(Directions for this task):
Restate the following entries exactly. Keep the pictures out.

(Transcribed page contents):
--- --- ---
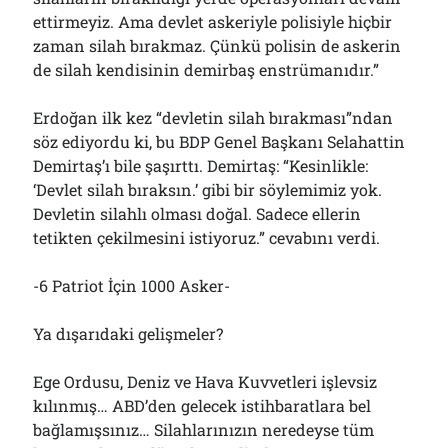
ettirmeyiz. Ama devlet askeriyle polisiyle hiçbir
zaman silah bırakmaz. Çünkü polisin de askerin
de silah kendisinin demirbaş enstrümanıdır.”
Erdoğan ilk kez “devletin silah bırakması”ndan
söz ediyordu ki, bu BDP Genel Başkanı Selahattin
Demirtaş’ı bile şaşırttı. Demirtaş: “Kesinlikle:
‘Devlet silah bıraksın.’ gibi bir söylemimiz yok.
Devletin silahlı olması doğal. Sadece ellerin
tetikten çekilmesini istiyoruz.” cevabını verdi.
-6 Patriot İçin 1000 Asker-
Ya dışarıdaki gelişmeler?
Ege Ordusu, Deniz ve Hava Kuvvetleri işlevsiz
kılınmış… ABD’den gelecek istihbaratlara bel
bağlamışsınız… Silahlarınızın neredeyse tüm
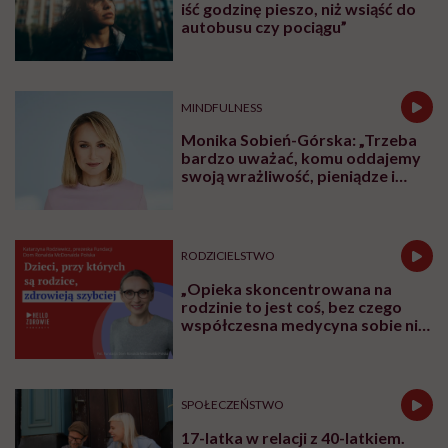
iść godzinę pieszo, niż wsiąść do
autobusu czy pociągu”
MINDFULNESS
Monika Sobień-Górska: „Trzeba
bardzo uważać, komu oddajemy
swoją wrażliwość, pieniądze i
zaufanie”
RODZICIELSTWO
„Opieka skoncentrowana na
rodzinie to jest coś, bez czego
współczesna medycyna sobie nie
poradzi”
SPOŁECZEŃSTWO
17-latka w relacji z 40-latkiem.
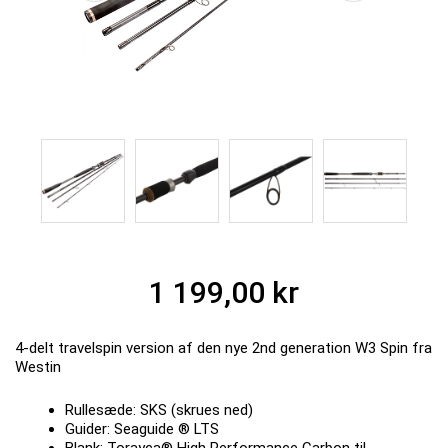
1 199,00 kr
4-delt travelspin version af den nye 2nd generation W3 Spin fra
Westin
Rullesæde: SKS (skrues ned)
Guider: Seaguide ® LTS
Blank: Torayca® High Performance Carbon til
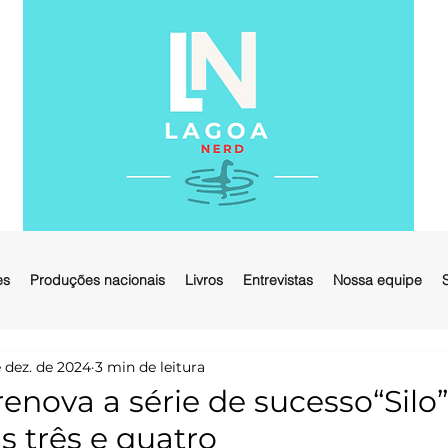
es
Produções nacionais
Livros
Entrevistas
Nossa equipe
 dez. de 2024
3 min de leitura
enova a série de sucesso“Silo”
 três e quatro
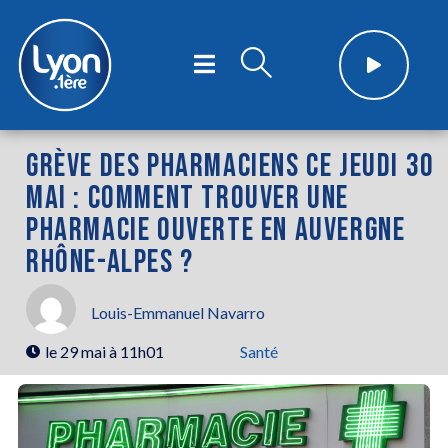
GRÈVE DES PHARMACIENS CE JEUDI 30
MAI : COMMENT TROUVER UNE
PHARMACIE OUVERTE EN AUVERGNE
RHÔNE-ALPES ?
Louis-Emmanuel Navarro
le
29 mai à 11h01
Santé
--- --- ---
(Solution for this task):
ettirmeyiz. Ama devlet askeriyle polisiyle hiçbir
zaman silah bırakmaz. Çünkü polisin de askerin
de silah kendisinin demirbaş enstrümanıdır.”
Erdoğan ilk kez “devletin silah bırakması”ndan
söz ediyordu ki, bu BDP Genel Başkanı Selahattin
Demirtaş’ı bile şaşırttı. Demirtaş: “Kesinlikle:
‘Devlet silah bıraksın.’ gibi bir söylemimiz yok.
Devletin silahlı olması doğal. Sadece ellerin
tetikten çekilmesini istiyoruz.” cevabını verdi.
-6 Patriot İçin 1000 Asker-
Ya dışarıdaki gelişmeler?
Ege Ordusu, Deniz ve Hava Kuvvetleri işlevsiz
kılınmış… ABD’den gelecek istihbaratlara bel
bağlamışsınız… Silahlarınızın neredeyse tüm
iść godzinę pieszo, niż wsiąść do
autobusu czy pociągu”
MINDFULNESS
Monika Sobień-Górska: „Trzeba
bardzo uważać, komu oddajemy
swoją wrażliwość, pieniądze i
zaufanie”
RODZICIELSTWO
„Opieka skoncentrowana na
rodzinie to jest coś, bez czego
współczesna medycyna sobie nie
poradzi”
SPOŁECZEŃSTWO
17-latka w relacji z 40-latkiem.
1 199,00 kr
4-delt travelspin version af den nye 2nd generation W3 Spin fra
Westin
Rullesæde: SKS (skrues ned)
Guider: Seaguide ® LTS
Blank: Torayca® High Performance Carbon til
es
Produções nacionais
Livros
Entrevistas
Nossa equipe
 dez. de 2024
3 min de leitura
enova a série de sucesso“Silo”
 três e quatro
GRÈVE DES PHARMACIENS CE JEUDI 30
MAI : COMMENT TROUVER UNE
PHARMACIE OUVERTE EN AUVERGNE
RHÔNE-ALPES ?
Louis-Emmanuel Navarro
le
29 mai à 11h01
Santé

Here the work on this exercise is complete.